Probably not yet if: you rely heavily on general-knowledge questions, music search by mood, or multi-room synchronised playback; you share the assistant with non-technical family members; or you don't want to spend an evening on initial setup. Cloud assistants are still better at all three things.

Maybe in the entry tier: if you want to try local LLM without spending much, run it on a Raspberry Pi 5 with the Home Assistant Voice PE puck and Phi-3 Mini. It works, just slowly - 5-8 second latency is liveable for opt-in 'hey, turn off all the lights' commands but will frustrate you on quick interactive use.

Q01What hardware do I need for a local LLM smart home setup?
Entry tier: Raspberry Pi 5 with 8 GB RAM (£100-150 total) running Phi-3 Mini 3.8B - works but 5-8 second voice latency. Mid tier: refurbished Mini PC (Intel N100+ or Lenovo M710q) with 16 GB RAM and NVMe SSD (£150-250) running Llama 3.1 8B quantised - 2-4 second latency, sweet spot for daily use. Performance tier: Mac Mini M5 with 24 GB or NVIDIA RTX 3060 12 GB GPU desktop - 1-2 second latency.
Q02Which Home Assistant version added Ollama integration?
Home Assistant 2024.4 added the official Ollama integration as a beta, promoted to a first-class integration in 2024.7. Both Ollama and OpenAI/Anthropic-compatible cloud agents are now supported through the same conversation agent framework. The integration provides Home Assistant control via the Assist API.
Q03Is local LLM as accurate as Alexa or Google for smart-home commands?

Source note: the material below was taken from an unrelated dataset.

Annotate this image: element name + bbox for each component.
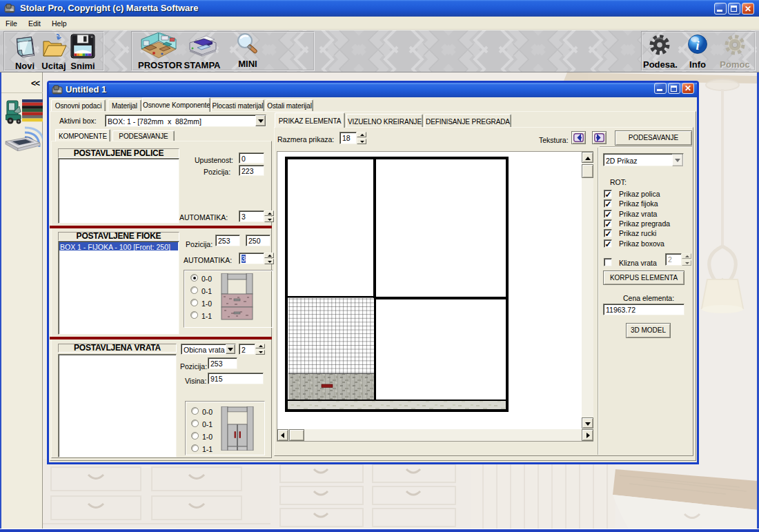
svg-text:i: i (696, 39, 699, 52)
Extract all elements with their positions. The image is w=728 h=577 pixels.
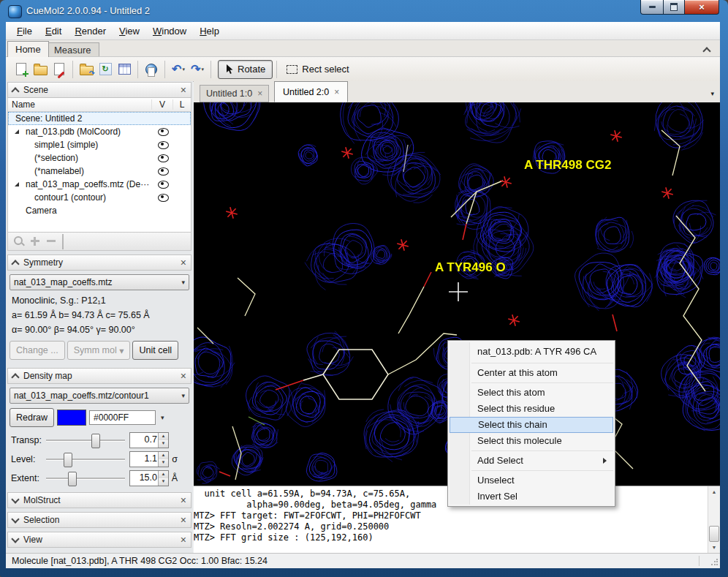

For smart-home commands specifically (lights, locks, thermostat, scenes), yes - particularly with the fixt/home-3b-v3 model from Ollama which is fine-tuned for Home Assistant tool calling. For general knowledge ('what's the capital of X', 'how do I do Y'), local 3-8 billion parameter models are notably worse than GPT-4-class cloud models. Most home-automation use cases are 80% smart-home control, where local LLM is comfortably good enough.
Q04How private is a local LLM voice assistant really?
Genuinely fully private: audio never leaves your LAN, transcripts exist only on the device you control, and you can delete the conversation history at any time. Compare with Amazon/Google/Apple, where audio is uploaded to their servers and transcripts stored with policies the user often can't fully audit. The trade-off is that you own the operations: when something breaks, there's no vendor support.
Q05Will a local LLM work if my internet drops?
Yes - that's part of the appeal. Because everything runs on the LAN (Whisper, Ollama, Piper, Home Assistant), the only thing your internet connection affects is the time/date sync and any cloud-based smart-home APIs you've also integrated (e.g. controlling Hue lights still needs Hue's cloud unless you've moved them to local Zigbee). Voice commands to local entities work fine offline.